Deliberate indifference, which is what I claimed made no moral difference. In fact, more than D.I. In law, knowledge that your action is substantially likely to result in taking human life is equivalent to intent. The statutes typically read "knowingly or purposefully." So the law is with my moral intuitions on this one.
Surely the
> adminstration was aware that
> sanctions would claim many lives--but that wasn't
> the end desired by those
> who implemented them.
Machts nichts here.
>
> > Wouldn't you describe the Iraqi sanctions policies
> as murderous?
>
> No. But that doesn't preclude them from actually
> being worse than policies
> that might more aptly be called "murderous" (e.g.
> ethnic cleansing in the
> Balkans).
Well, you can defend Halfbrighta nd the US foreignb policy crew before God's great judgment seat. "Lord, it's true they knew theyw ere killing millions. But they didn't strictly intend to do it. If they could have kept their money and power without the deaths, they'd rather have done it that way. But they couldn't. Surely that's worth something. They were better in their hears than Osama bin Laden and Slodoban Milosovic, don't you agree Lord, even if what they did was worse?
>
> > I never said that.
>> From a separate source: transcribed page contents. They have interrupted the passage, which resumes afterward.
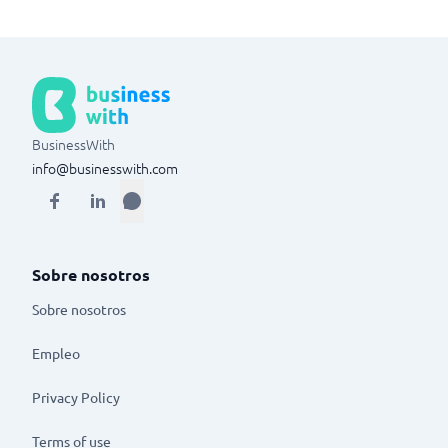
BusinessWith
info@businesswith.com
Sobre nosotros
Sobre nosotros
Empleo
Privacy Policy
Terms of use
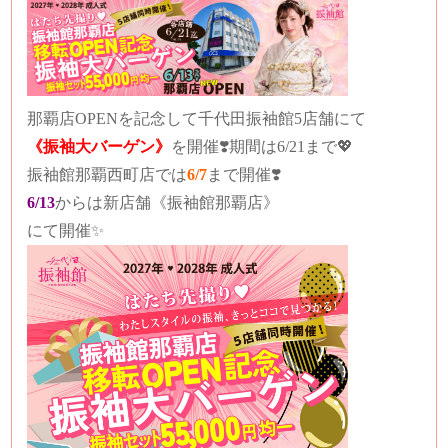
那覇店OPENを記念して千代田振袖館5店舗にて
《振袖大バーゲン》
を開催❣️期間は6/21まで💖
振袖館那覇西町店では
6/7
まで開催❣️
6/13
からは新店舗《振袖館那覇店》
にて開催✨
If diplomatic efforts and
> police
> > methods, seriously attempted, failed, and the
> threat
> > remained real, and other requirements for a just
> use
> > of force were met (proportionatility, etc.), it
> might
> > be OK, Of course this is wholly speculative.
>
> Again, our difference here is that I believe
> diplomatic efforts and police
> methods alone were bound to fail.
Because?
>
> > By leading to the capture and arrest of its
> leadership, duh.
>
> An unlikely consequence to my mind.
Maybe worth trying as opposed to war, destruction of civil liberties, etc. Or am I too much a boring old fashioned rule of law liberal? I can't wrap my head around this new fangled liberalism that concedes to the enemies of freedom every point that we have won from them over 500 years of struggle.
>
> > You might as well say the same thing
> > about the Mafia. Are they too big for police
> methods?
> > Shall we bomb Nevada? Sheesh. (Btw the Mafia's
> average
> > _intentional_ annual body count is probably way
> above
> > al Qaida's.
>
> It all depends on how large you believe the threat
> once posed by Al Qaeda
> was. They nearly did manage to take out 40,000
> people in a single day, but
> perhaps they just got lucky.
>
Why assume that? Maybe they did not seek to maximize casualties,a s they might have by striking a few hours later. On the assumprtion that people have reasons for what they do, maybe they sought to kill the minimum number of people consistent with their goals. I'm not saying so. But it's a more rational assumption than gauging the threat by what might have happened but didn't.